映画で内容を知っている人なら、展開を追いやすく、音声に集中しながら楽しめるでしょう。
武士道(レベル5)

『武士道』は、新渡戸稲造が「日本人の考え方や価値観」を海外に伝えるために、英語で書いた一冊です。
武士が大切にしてきた誠実さや思いやり、責任感といった考え方を、西洋の人にも分かる言葉で説明しています。
物語ではなく、考え方を紹介するエッセイ形式なので、英語の論理的な流れや表現にじっくり向き合えるのが特徴です。
日本がテーマの作品なので内容を想像しやすく、最後まで聞きやすいのも魅力。
少しレベルの高い英語に挑戦したい上級者におすすめの一冊です。
英語学習にオーディオブックを活用するポイント

オーディオブックは、工夫次第で英語学習の効率を大きく高められます。
ただ何となく聞くだけでは効果を感じにくいため、聞き方や取り入れ方を意識することが大切です。
以下のポイントを押さえることで、学習としての手応えを感じやすくなります。
- 聞き流しと集中リスニングを使い分ける
- 同じ作品を繰り返し聞く
- スクリプトを活用する
- シャドーイングに取り組む
- 毎日同じ時間に聞く習慣を作る
順に見ていきましょう。
聞き流しと集中リスニングを使い分ける
オーディオブックは、常にすべてを集中して聞こうとする必要はありません。
場面によって聞き方を変えることで、英語に触れる時間を自然に増やせます。
たとえば、通勤中や家事をしているときは、細かい内容にこだわらず、英語の音をBGMのように流すだけでも十分です。
一方、時間に余裕があるときは、内容や表現に意識を向けて聞くことで理解が深まります。
「今は耳を慣らす時間」「今はじっくり聞く時間」と状況に合わせて聞き流しと集中リスニングを使い分けることで、無理なく学習を続けやすくなるでしょう。
同じ作品を繰り返し聞く
オーディオブック学習では、同じ作品を何度も聞くことが効果的です。
最初は内容を追うだけで精一杯でも、回数を重ねるうちに、聞き取れなかったフレーズや音のつながりが自然と耳に入ってくるようになります。
理解した状態で聞くことで、英語そのものに集中できるのが大きなメリットです。
新しい作品を次々と試すより、「これなら何度でも聞ける」と思えるものを選ぶほうが結果的に学習効果は高まります。
スクリプトを活用する
オーディオブックで英語を学ぶなら、スクリプトを併用するのがおすすめです。
音声だけでは聞き取りにくかった部分も、文字で確認することで内容を整理しやすくなります。
まずは音声のみで一度聞き、そのあとにスクリプトを見ながら聞き直してみましょう。
すると、「どこが分からなかったのか」が自然と見えてきます。
単語の意味を知らなかったのか、音のつながりに慣れていなかったのかが分かると、次に聞くときの意識も変わってきます。
音声と文字を行き来しながら確認することで、リスニングだけでなく語彙や表現の理解も少しずつ定着していきます。
オーディオブックを使って英語学習に取り組む際は、無理のない範囲でスクリプトを活用していきましょう。
シャドーイングに取り組む
オーディオブックを使った英語学習では、余裕が出てきたらシャドーイングを取り入れてみるのもおすすめです。

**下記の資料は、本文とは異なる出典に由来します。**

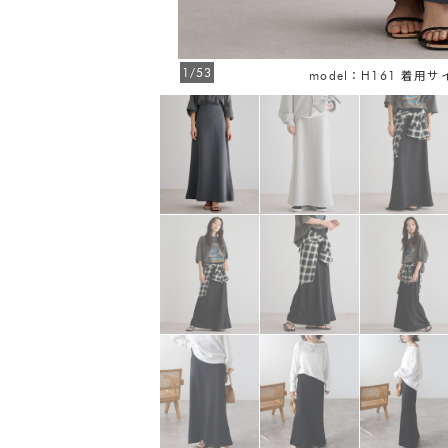
1/53
model：H161 着用サ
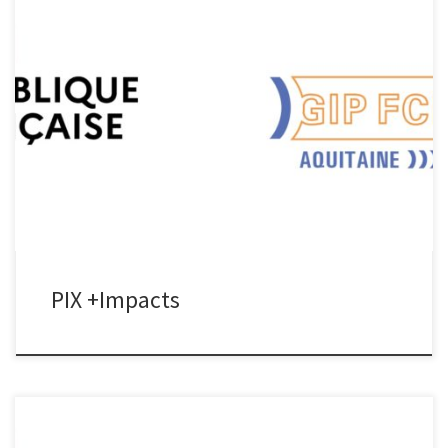
PIX +Impacts PIX +Impacts Projet d’envergure nationale porté par
le GIP PIX de Paris, PIX+Impacts a pour objectif de transformer la
plateforme PIX pour en faire la 1ère plateforme libre de micro-
learning adaptatif grand public. Télécharger la fiche projet
PIX +Impacts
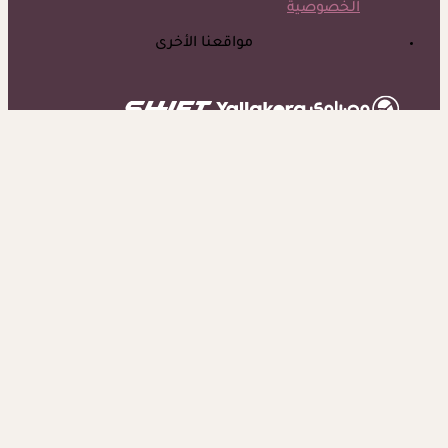
الخصوصية
مواقعنا الأخرى
©
جميع الحقوق محفوظة لدى شركة جيميناي ميديا
حسام موافي يؤكد: هذه أبرز الهرمونات التي تؤثر على الكلى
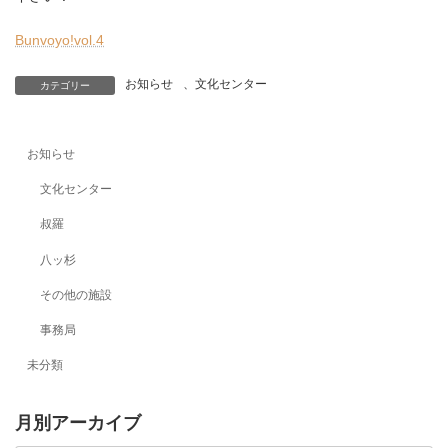
Bunvoyo!vol.4
お知らせ
、
文化センター
カテゴリー
お知らせ
文化センター
叔羅
八ッ杉
その他の施設
事務局
未分類
月別アーカイブ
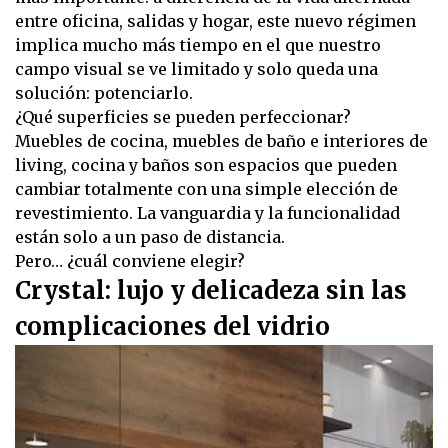
entre oficina, salidas y hogar, este nuevo régimen
implica mucho más tiempo en el que nuestro
campo visual se ve limitado y solo queda una
solución: potenciarlo.
¿Qué superficies se pueden perfeccionar?
Muebles de cocina, muebles de baño e interiores de
living, cocina y baños son espacios que pueden
cambiar totalmente con una simple elección de
revestimiento. La vanguardia y la funcionalidad
están solo a un paso de distancia.
Pero… ¿cuál conviene elegir?
Crystal: lujo y delicadeza sin las
complicaciones del vidrio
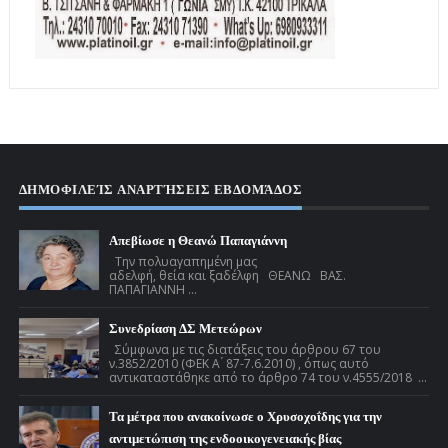
ΔΗΜΟΦΙΛΕΊΣ ΑΝΑΡΤΉΣΕΙΣ ΕΒΔΟΜΆΔΟΣ
Απεβίωσε η Θεανώ Παπαγιάννη
Την πολυαγαπημένη μας
αδελφή, θεία και ξαδέλφη ΘΕΑΝΩ ΒΑΣ.
ΠΑΠΑΓΙΑΝΝΗ ...
Συνεδρίαση ΔΣ Μετεώρων
Σύμφωνα με τις διατάξεις του άρθρου 67 του
ν.3852/2010 (ΦΕΚ Α ́ 87-7.6.2010) , όπως αυτό
αντικαταστάθηκε από το άρθρο 74 του ν.4555/2018 ...
Τα μέτρα που ανακοίνωσε ο Χρυσοχοΐδης για την
αντιμετώπιση της ενδοοικογενειακής βίας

シャドーイングとは、音声を聞きながら少し遅れて同じように声に出す練習方法のこと。
耳だけで聞くよりも、英語のリズムや話し方を実感しやすくなります。
実際に声を出すことで、音のつながりや省略など、聞いているだけでは見落としがちな部分にも気づきやすくなります。

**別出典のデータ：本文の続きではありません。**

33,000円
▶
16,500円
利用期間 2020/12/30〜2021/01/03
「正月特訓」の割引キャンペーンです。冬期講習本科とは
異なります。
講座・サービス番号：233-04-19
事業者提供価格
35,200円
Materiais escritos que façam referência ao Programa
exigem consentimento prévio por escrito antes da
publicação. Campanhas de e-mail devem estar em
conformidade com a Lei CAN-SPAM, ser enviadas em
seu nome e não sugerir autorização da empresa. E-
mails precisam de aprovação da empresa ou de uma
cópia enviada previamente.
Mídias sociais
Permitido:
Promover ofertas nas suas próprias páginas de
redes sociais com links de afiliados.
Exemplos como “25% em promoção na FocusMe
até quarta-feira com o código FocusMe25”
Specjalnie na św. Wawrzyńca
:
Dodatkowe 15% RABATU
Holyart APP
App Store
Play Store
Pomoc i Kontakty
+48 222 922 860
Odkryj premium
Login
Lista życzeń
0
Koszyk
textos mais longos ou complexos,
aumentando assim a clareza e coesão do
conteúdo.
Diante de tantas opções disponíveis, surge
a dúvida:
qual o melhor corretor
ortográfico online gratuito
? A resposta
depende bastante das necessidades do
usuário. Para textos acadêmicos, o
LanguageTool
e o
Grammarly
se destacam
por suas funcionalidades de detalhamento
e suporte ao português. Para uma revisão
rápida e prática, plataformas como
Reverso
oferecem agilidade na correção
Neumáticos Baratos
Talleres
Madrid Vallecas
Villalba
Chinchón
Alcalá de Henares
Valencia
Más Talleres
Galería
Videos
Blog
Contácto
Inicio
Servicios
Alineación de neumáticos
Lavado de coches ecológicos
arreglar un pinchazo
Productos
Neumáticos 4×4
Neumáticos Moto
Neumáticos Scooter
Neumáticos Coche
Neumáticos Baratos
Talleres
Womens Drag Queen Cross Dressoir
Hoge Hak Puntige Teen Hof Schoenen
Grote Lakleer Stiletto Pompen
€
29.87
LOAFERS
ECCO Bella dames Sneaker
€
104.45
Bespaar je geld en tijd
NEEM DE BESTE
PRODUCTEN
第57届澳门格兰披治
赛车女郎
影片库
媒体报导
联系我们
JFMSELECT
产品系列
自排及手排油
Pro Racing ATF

結果として、リスニング時の理解もスムーズになるでしょう。
とはいえ、シャドーイングは最初からうまくできなくても問題ありません。短いフレーズや、すでに何度か聞いたことのある作品から始めると取り組みやすくなります。
無理に続けようとせず、自分のペースで少しずつ試していくことが、シャドーイングを習慣にするコツです。
毎日同じ時間に聞く習慣を作る
オーディオブックで英語を学ぶなら、聞く時間をある程度決めておくと続けやすくなります。
毎回「いつ聞こうか」と考える必要がなくなることで、学習へのハードルが下がります。
朝の身支度中や通勤時間、寝る前など、すでに日常の流れに組み込まれている時間帯を選ぶと無理がありません。

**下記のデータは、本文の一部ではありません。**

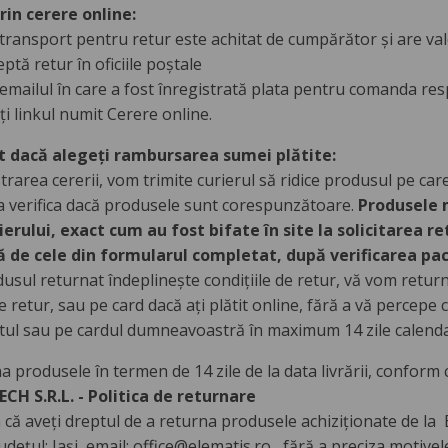
rin cerere online:
transport pentru retur este achitat de cumpărător și are valo
tă retur în oficiile poștale
 emailul în care a fost înregistrată plata pentru comanda res
ți linkul numit Cerere online.
ut dacă alegeți rambursarea sumei plătite:
rarea cererii, vom trimite curierul să ridice produsul pe care
e a verifica dacă produsele sunt corespunzătoare.
Produsele 
ierului, exact cum au fost bifate în site la solicitarea re
ă de cele din formularul completat, după verificarea pac
usul returnat îndeplinește condițiile de retur, vă vom return
 retur, sau pe card dacă ați plătit online, fără a vă percep
ontul sau pe cardul dumneavoastră în maximum 14 zile calenda
a produsele în termen de 14 zile de la data livrării, conform co
CH S.R.L. - Politica de returnare
că aveți dreptul de a returna produsele achiziționate de la E
Județul: Iași, email: office@elematis.ro , fără a preciza motivel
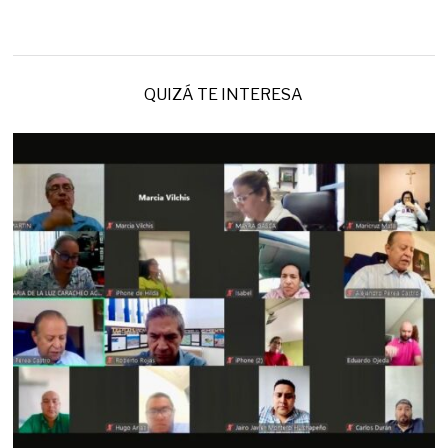
QUIZÁ TE INTERESA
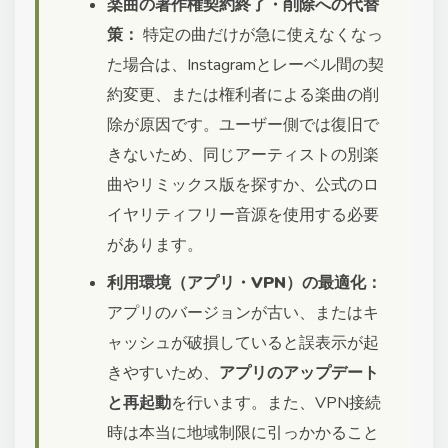
楽曲の著作権契約終了・削除への代替
策：
特定の曲だけが急に使えなくなっ
た場合は、Instagramとレーベル間の契
約変更、または権利者による楽曲の削
除が原因です。ユーザー側では復旧で
きないため、同じアーティストの別楽
曲やリミックス版を探すか、公式のロ
イヤリティフリー音源を使用する必要
があります。
利用環境（アプリ・VPN）の最適化：
アプリのバージョンが古い、またはキ
ャッシュが破損していると誤表示が起
きやすいため、
アプリのアップデート
と再起動
を行います。また、VPN接続
時は本当に地域制限に引っかかること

短い時間でも、毎日英語の音に触れることを重ねていくうちに、英語を聞くこと自体への抵抗感が少しずつ薄れていきます。
オーディオブックの「ながらで聞ける」という特長を活かし、生活リズムの中に英語を取り入れていきましょう。
オーディオブックで英語を勉強する際の注意点

オーディオブックで英語を勉強する際は、以下の3つの点に注意してみてください。
- 最初から完璧に理解しようとしない
- 学習目的を曖昧にしない
- たくさんの作品を一度に聞こうとしない
最初から完璧に理解しようとしない
オーディオブックで英語を学ぶときは、最初からすべてを理解しようとしないことが大切です。
音声学習は、内容を細かく追うよりも、英語の音や流れに慣れること自体に意味があります。
分からない表現があっても止めずに聞き進めるほうが、結果的に学習はスムーズです。
一度で理解できなくても、同じ作品を繰り返し聞く中で自然と内容がつかめてくることも。
最初から完璧を目指さず、「今は聞くことに慣れる時間」と割り切るほうが、気持ちも楽になります。
学習目的を曖昧にしない
オーディオブックで英語を学ぶ際は、「何のために聞くのか」を決めておくことが大切です。
たとえば、「英語に触れる時間を増やしたい」「リスニング力を伸ばしたい」「使えそうな表現を覚えたい」など、目的によって聞き方は変わります。
目的がはっきりしていないと、ただ聞いているだけになり、学習効果を感じにくくなりがちです。
学習の狙いを意識したうえで使うことで、オーディオブックは英語力を伸ばすための実践的な学習ツールになります。
たくさんの作品を一度に聞こうとしない
英語学習では、あれもこれもと多くの作品に手を出さないほうが効果的です。
一度に複数のオーディオブックを聞こうとすると、内容が頭に入りにくくなり、途中で挫折しやすくなります。
それよりも、気に入った作品を一つ選び、繰り返し聞くほうが理解は深まります。
無理に数を増やさず、続けやすさを優先することがポイントです。
オーディオブックを使った英語学習についてのまとめ
本記事では、オーディオブックの基本的な特徴やメリット、選び方に加え、英語学習におすすめのサービスや作品、使う際の注意点まで紹介しました。
オーディオブックは、英語を聞く時間を増やしたい人にとって、取り入れやすい学習方法です。
通勤中や家事の合間など、まとまった勉強時間が取れなくても続けやすい点が大きな魅力です。
自分のレベルや目的に合った作品を選び、無理のないペースで聞き進めることが、継続のコツです。
まずは気になる作品を1冊選び、日常の中で英語に触れる習慣づくりから始めてみてください。